In the brick admin building, voices bounced down the linoleum halls. Michael’s photo—cheesy grin, messy hair—was plastered on bulletin boards, corners curling from humidity.

“He’s never even skipped class, officer! He’s the kind of kid who calls me if he’s five minutes late—please, you have to find him.” Michael’s mom’s voice was raw, pleading on the phone.

The detective rubbed his eyes, voice tired but gentle. He’d seen too many missing students, but every parent’s fear was its own brand of fresh hell. He promised—again—to do everything he could.

In the counselor’s office, Michael’s roommates—Jason, Tyler, and Chris—sat in a row, facing two officers. Jason fidgeted with his cracked phone, Tyler nervously crunched chips, and Chris tapped his foot, the anxiety thick in the air.

“When was the last time you saw Michael? Anything weird?”

Jason squirmed. “Uh... three nights ago? He got a call, said he had to go do something, and then...”

Chris glanced at Tyler, hoping someone else remembered. Silence stretched.

“Unusual?” Tyler shrugged, mouth full of chips. “He’s been kinda out of it, just staring at his laptop a lot. Wouldn’t say what was up.
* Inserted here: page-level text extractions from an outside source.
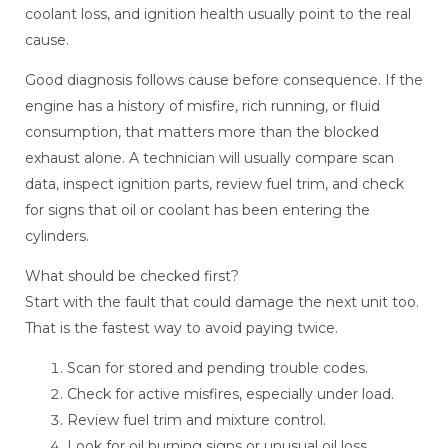
coolant loss, and ignition health usually point to the real
cause.
Good diagnosis follows cause before consequence. If the
engine has a history of misfire, rich running, or fluid
consumption, that matters more than the blocked
exhaust alone. A technician will usually compare scan
data, inspect ignition parts, review fuel trim, and check
for signs that oil or coolant has been entering the
cylinders.
What should be checked first?
Start with the fault that could damage the next unit too.
That is the fastest way to avoid paying twice.
Scan for stored and pending trouble codes.
Check for active misfires, especially under load.
Review fuel trim and mixture control.
Look for oil burning signs or unusual oil loss.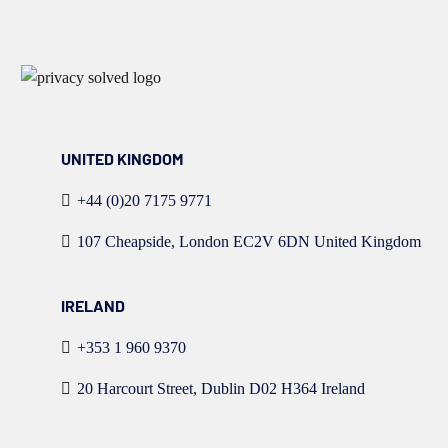
UNITED KINGDOM
+44 (0)20 7175 9771
107 Cheapside, London EC2V 6DN United Kingdom
IRELAND
+353 1 960 9370
20 Harcourt Street, Dublin D02 H364 Ireland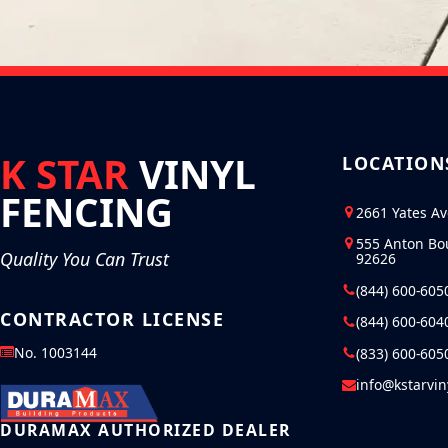
K STAR
VINYL
LOCATION
FENCING
2661 Yates A
555 Anton Bo
Quality You Can Trust
92626
(844) 600-605
CONTRACTOR LICENSE
(844) 600-604
No. 1003144
(833) 600-605
info@kstarvi
DURAMAX AUTHORIZED DEALER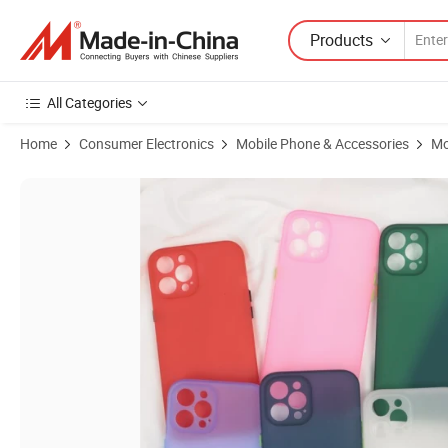
Products
All Categories
Home
Consumer Electronics
Mobile Phone & Accessories
Mo
Product Images of Ultra Slim Thin Translucent TPU Phone Case Anti 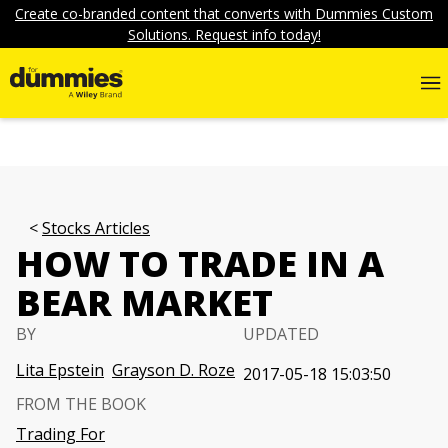
Create co-branded content that converts with Dummies Custom
Solutions. Request info today!
Stocks Articles
HOW TO TRADE IN A
BEAR MARKET
BY
UPDATED
Lita Epstein
Grayson D. Roze
2017-05-18 15:03:50
FROM THE BOOK
Trading For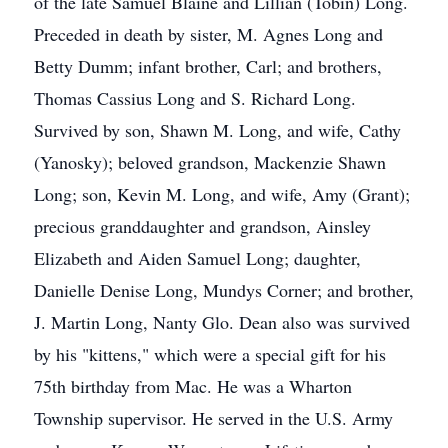
of the late Samuel Blaine and Lillian (Tobin) Long.
Preceded in death by sister, M. Agnes Long and
Betty Dumm; infant brother, Carl; and brothers,
Thomas Cassius Long and S. Richard Long.
Survived by son, Shawn M. Long, and wife, Cathy
(Yanosky); beloved grandson, Mackenzie Shawn
Long; son, Kevin M. Long, and wife, Amy (Grant);
precious granddaughter and grandson, Ainsley
Elizabeth and Aiden Samuel Long; daughter,
Danielle Denise Long, Mundys Corner; and brother,
J. Martin Long, Nanty Glo. Dean also was survived
by his "kittens," which were a special gift for his
75th birthday from Mac. He was a Wharton
Township supervisor. He served in the U.S. Army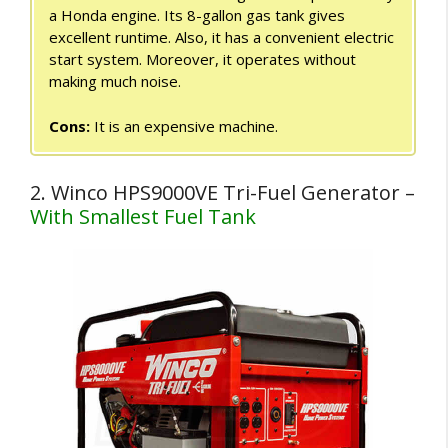
a Honda engine. Its 8-gallon gas tank gives
excellent runtime. Also, it has a convenient electric
start system. Moreover, it operates without
making much noise.
Cons:
It is an expensive machine.
2. Winco HPS9000VE Tri-Fuel Generator –
With Smallest Fuel Tank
But he’s always like that—into weird stuff—so we didn’t think much of it.”

They all shook their heads at the next question: anyone strange? Going anywhere?

Their faces were a mash of worry and relief—if Michael was into something, at least it wasn’t their fault.

By lunch, students were clustered around the missing poster, rumors flying: runaway, secret girlfriend, abduction, aliens. Nobody knew.

His parents lived on gas station coffee and hope, faces hollowed by sleepless nights as they bounced between the police station and campus.

No one knew the Michael they searched for was millions of miles away, about to return in a brand new way. And the Michael heading back to campus? He was no ordinary student.

He was the monkey with the starship—about to play a game no one else knew existed.

As Michael drifted off on the Dawn, he rehearsed what he’d say if—when—he returned. But no script seemed good enough. He was stepping into a world that would never look the same.